Anda di halaman 1dari 12

KEHAMILAN DENGAN BEKAS SECTIO CAESAREA SEBAGAI PENYULIT

Pendahuluan
Section caesar (SC) adalah suatu persalinan buatan, dimana janin dilahirkan
melalui suatu insisi pada dinding abdomen dan dinding uterus dengan sayatan
uterus dalam keadaan utuh serta berat janin diatas 500 gram (Wiknojosastro,
2008). Dalam beberapa tahun terakhir kecenderungan pilihan melahirkan
dengan operasi SC meningkat diberbagai negara. Di negara berkembang,
proporsi kelahiran dengan cara SC berkisar 21,1% dari total kelahiran yang ada,
sedangkan di negara maju hanya 2%, sedangkan World Health Organization
(WHO) menetapkan indikator SC 5-15% per 1000 kelahiran untuk setiap negara
tanpa membedakan negara maju atau berkembang (WHO, 2015).
Angka tindakan operasi SC di Indonesia sudah melewati batas maksimal
standar WHO yaitu 5-15 %. Berdasarkan data RIKESDAS tahun 2013, tingkat
persalinan sectio caesarea di Indonesia 15,3 % sampel dari 20.591 ibu yang
melahirkan dalam kurun waktu 5 tahun terakhir yang diwawancarai di 33
provinsi. (Riskesdas, 2013). Tindakan SC merupakan pilihan utama bagi tenaga
medis untuk menyelamatkan ibu dan janin. Persalinan SC hanya dilakukan
apabila terdapat indikasi ibu yang berupa panggul sempit, penyulit kehamilan
seperti eklamsi, ruptur uteri, plasenta previa, dan indikasi janin berupa
malpresentasi dan gawat janin. Tindakan operasi ini memiliki konsekuensi pada
involusi uterus ibu pasca kehamilan dan untuk kehamilan selanjutnya
(Wiknojosastro, 2008).
Manajemen penanganan pada kehamilan dan persalinan pada bekas SC
memerlukan perhatian khusus.
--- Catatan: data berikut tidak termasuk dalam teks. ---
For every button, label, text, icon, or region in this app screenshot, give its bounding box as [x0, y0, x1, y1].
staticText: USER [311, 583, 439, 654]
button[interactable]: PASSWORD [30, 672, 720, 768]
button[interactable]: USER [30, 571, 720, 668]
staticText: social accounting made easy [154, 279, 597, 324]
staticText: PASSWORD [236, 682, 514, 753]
Pemeriksaan antenatal care harus
memperhatikan bagaimana perkembangan kehamilan karena bekas SC dapat
memberikan komplikasi seperti plasenta previa dan ruptur uteri pada kehamilan
selanjutnya.
Sectio Caesaria
Seksio Caesar merupakan suatu persalinan buatan, dimana janin dilahirkan
melalui suatu insisi pada dinding perut dan dinding rahim dengan sayatan rahim
dalam keadaan utuh serta berat janin diatas 500 gram (Wiknojosastro, 2008).
Indikasi operasi caesar karena itu dapat dibagi menjadi indikasi absolut dan
indikasi relatif. Setiap keadaan yang membuat kelahiran lewat jalan lahir tidak
mungkin terlaksana merupakan indikasi absolut untuk sectio abdominal. Di
antaranya adalah kesempitan panggul yang sangat berat dan neoplasma yang
menyumbat jalan lahir. Pada indikasi relatif, kelahiran lewat vagina bisa
terlaksana tetapi keadaan adalah sedemikian rupa sehingga kelahiran lewat
seksio sesarea akan lebih aman bagi ibu, anak ataupun keduanya (Liu, 2007).
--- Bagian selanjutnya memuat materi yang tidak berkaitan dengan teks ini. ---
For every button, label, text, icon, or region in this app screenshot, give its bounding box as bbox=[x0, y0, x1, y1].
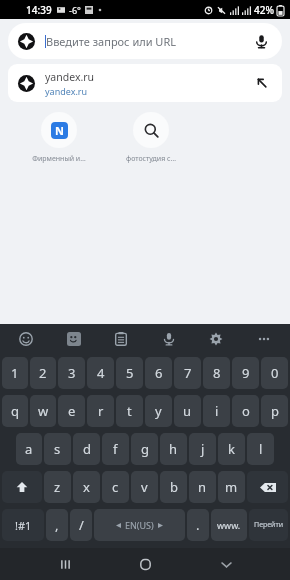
button[interactable]: Стикеры bbox=[62, 327, 86, 351]
button[interactable]: Голосовой поиск bbox=[250, 30, 272, 52]
staticText: y bbox=[155, 402, 162, 420]
staticText: 42% bbox=[254, 3, 274, 17]
button[interactable]: Вставить запрос bbox=[252, 73, 272, 93]
button[interactable]: h bbox=[160, 433, 187, 465]
staticText: 14:39 bbox=[26, 3, 52, 17]
button[interactable]: Домой bbox=[129, 548, 161, 580]
button[interactable]: z bbox=[44, 471, 71, 503]
button[interactable]: 5 bbox=[116, 357, 143, 389]
button[interactable]: Голосовой ввод bbox=[157, 327, 181, 351]
button[interactable]: m bbox=[218, 471, 245, 503]
button[interactable]: 3 bbox=[58, 357, 85, 389]
button[interactable]: y bbox=[145, 395, 172, 427]
staticText: 9 bbox=[242, 364, 250, 382]
button[interactable]: d bbox=[73, 433, 100, 465]
button[interactable]: EN(US) bbox=[94, 509, 185, 541]
staticText: 1 bbox=[11, 364, 19, 382]
staticText: z bbox=[54, 478, 61, 496]
staticText: o bbox=[242, 402, 250, 420]
button[interactable]: q bbox=[2, 395, 28, 427]
button[interactable]: f bbox=[102, 433, 129, 465]
staticText: 2 bbox=[39, 364, 47, 382]
staticText: 7 bbox=[184, 364, 192, 382]
button[interactable]: www. bbox=[211, 509, 247, 541]
button[interactable]: p bbox=[261, 395, 288, 427]
button[interactable]: . bbox=[187, 509, 209, 541]
staticText: фотостудия с… bbox=[126, 154, 176, 164]
button[interactable]: 0 bbox=[261, 357, 288, 389]
button[interactable]: , bbox=[46, 509, 68, 541]
staticText: Перейти bbox=[254, 520, 284, 530]
button[interactable]: j bbox=[189, 433, 216, 465]
button[interactable]: c bbox=[102, 471, 129, 503]
staticText: b bbox=[170, 478, 178, 496]
staticText: i bbox=[215, 402, 219, 420]
button[interactable]: g bbox=[131, 433, 158, 465]
button[interactable]: w bbox=[30, 395, 56, 427]
staticText: !#1 bbox=[15, 518, 32, 533]
button[interactable]: s bbox=[44, 433, 71, 465]
button[interactable]: 2 bbox=[30, 357, 56, 389]
staticText: v bbox=[141, 478, 148, 496]
button[interactable]: Эмодзи bbox=[14, 327, 38, 351]
button[interactable]: v bbox=[131, 471, 158, 503]
button[interactable]: i bbox=[203, 395, 230, 427]
staticText: 0 bbox=[271, 364, 279, 382]
staticText: x bbox=[83, 478, 90, 496]
staticText: c bbox=[112, 478, 119, 496]
button[interactable]: o bbox=[232, 395, 259, 427]
staticText: / bbox=[79, 516, 84, 534]
button[interactable]: 4 bbox=[87, 357, 114, 389]
button[interactable]: Перейти bbox=[249, 509, 288, 541]
button[interactable]: r bbox=[87, 395, 114, 427]
button[interactable]: 7 bbox=[174, 357, 201, 389]
button[interactable]: x bbox=[73, 471, 100, 503]
staticText: 8 bbox=[213, 364, 221, 382]
staticText: Фирменный и… bbox=[32, 154, 86, 164]
staticText: f bbox=[113, 440, 118, 458]
button[interactable]: l bbox=[247, 433, 274, 465]
staticText: Введите запрос или URL bbox=[46, 34, 177, 49]
button[interactable]: N bbox=[22, 112, 96, 164]
staticText: d bbox=[83, 440, 91, 458]
button[interactable]: / bbox=[70, 509, 92, 541]
button[interactable]: k bbox=[218, 433, 245, 465]
staticText: m bbox=[225, 478, 238, 496]
staticText: 4 bbox=[97, 364, 105, 382]
button[interactable]: a bbox=[16, 433, 42, 465]
staticText: u bbox=[183, 402, 192, 420]
staticText: s bbox=[54, 440, 61, 458]
staticText: 6 bbox=[155, 364, 163, 382]
button[interactable]: Недавние bbox=[49, 548, 81, 580]
button[interactable]: Буфер обмена bbox=[109, 327, 133, 351]
button[interactable]: b bbox=[160, 471, 187, 503]
button[interactable]: Ещё bbox=[252, 327, 276, 351]
staticText: -6° bbox=[69, 4, 81, 16]
button[interactable]: u bbox=[174, 395, 201, 427]
staticText: l bbox=[259, 440, 263, 458]
staticText: a bbox=[25, 440, 33, 458]
button[interactable]: !#1 bbox=[2, 509, 44, 541]
button[interactable]: Удалить bbox=[247, 471, 288, 503]
staticText: n bbox=[198, 478, 207, 496]
button[interactable]: Введите запрос или URL bbox=[8, 23, 282, 59]
button[interactable]: 6 bbox=[145, 357, 172, 389]
button[interactable]: e bbox=[58, 395, 85, 427]
staticText: e bbox=[68, 402, 76, 420]
staticText: r bbox=[98, 402, 104, 420]
staticText: 3 bbox=[68, 364, 76, 382]
button[interactable]: 9 bbox=[232, 357, 259, 389]
staticText: www. bbox=[217, 519, 241, 531]
button[interactable]: yandex.ru bbox=[8, 64, 282, 102]
button[interactable]: Shift bbox=[2, 471, 42, 503]
button[interactable]: Настройки bbox=[204, 327, 228, 351]
button[interactable]: 8 bbox=[203, 357, 230, 389]
button[interactable]: t bbox=[116, 395, 143, 427]
button[interactable]: n bbox=[189, 471, 216, 503]
button[interactable]: фотостудия с… bbox=[114, 112, 188, 164]
staticText: N bbox=[55, 123, 64, 138]
button[interactable]: Скрыть клавиатуру bbox=[210, 548, 242, 580]
staticText: k bbox=[228, 440, 235, 458]
button[interactable]: 1 bbox=[2, 357, 28, 389]
staticText: EN(US) bbox=[125, 519, 154, 531]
Indikasi absolut seksio sesarea, antara lain (ASMS, 2015):
a. Panggul sempit dan distocia mekanis; Disproporsi fetopelvik, panggul sempit
atau janin terlampau besar, malposisi dan malpresentasi, disfungsi uterus,
distocia jaringan lunak, neoplasma dan persalinan yang tidak maju.
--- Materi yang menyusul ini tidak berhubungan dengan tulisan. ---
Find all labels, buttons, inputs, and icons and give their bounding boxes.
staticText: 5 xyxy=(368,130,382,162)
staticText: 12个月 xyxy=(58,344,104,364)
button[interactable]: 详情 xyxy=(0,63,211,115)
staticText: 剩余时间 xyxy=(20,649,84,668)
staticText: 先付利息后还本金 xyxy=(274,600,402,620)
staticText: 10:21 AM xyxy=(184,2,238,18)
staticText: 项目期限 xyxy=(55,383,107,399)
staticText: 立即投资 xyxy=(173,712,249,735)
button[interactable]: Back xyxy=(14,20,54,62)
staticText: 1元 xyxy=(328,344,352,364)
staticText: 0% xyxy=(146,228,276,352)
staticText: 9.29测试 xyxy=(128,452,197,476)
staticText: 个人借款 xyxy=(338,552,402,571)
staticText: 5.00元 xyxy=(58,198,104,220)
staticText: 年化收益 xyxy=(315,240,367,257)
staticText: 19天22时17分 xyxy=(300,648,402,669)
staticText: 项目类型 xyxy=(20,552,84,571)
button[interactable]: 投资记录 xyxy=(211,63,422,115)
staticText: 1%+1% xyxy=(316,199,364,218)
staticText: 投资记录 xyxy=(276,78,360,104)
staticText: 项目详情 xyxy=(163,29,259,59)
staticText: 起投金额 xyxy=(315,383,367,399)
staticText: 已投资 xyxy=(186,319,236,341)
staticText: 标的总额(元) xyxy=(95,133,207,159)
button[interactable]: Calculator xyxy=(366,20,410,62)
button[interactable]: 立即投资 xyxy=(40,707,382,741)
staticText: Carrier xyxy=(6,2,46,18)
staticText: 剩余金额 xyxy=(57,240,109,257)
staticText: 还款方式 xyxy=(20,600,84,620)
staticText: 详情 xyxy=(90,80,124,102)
b. Malpresentasi; Presentasi pada bayi yang tidak memungkinkan untuk
persalinan pervaginam seperti letak lintang, dll.
c. Fetal asfiksia atau asidosis; Gawat janin, prolapsus funiculus umbilicalis dll
d. Perdarahan yang disebabkan placenta previa atau abruptio placenta, solusio
plasenta atau ruptur plasenta.
Indikasi relatif seksio sesarea, antara lain (ASMS, 2015):
a. Pembedahan sebelumnya pada uterus; SC, histeretomi, miomektomi,
ekstensif dan Jahitan luka: pada sebagian kasus dengan jahitan cervical atau
perbaikan ostium cervicis yang inkompeten dikerjakan seksio sesarea.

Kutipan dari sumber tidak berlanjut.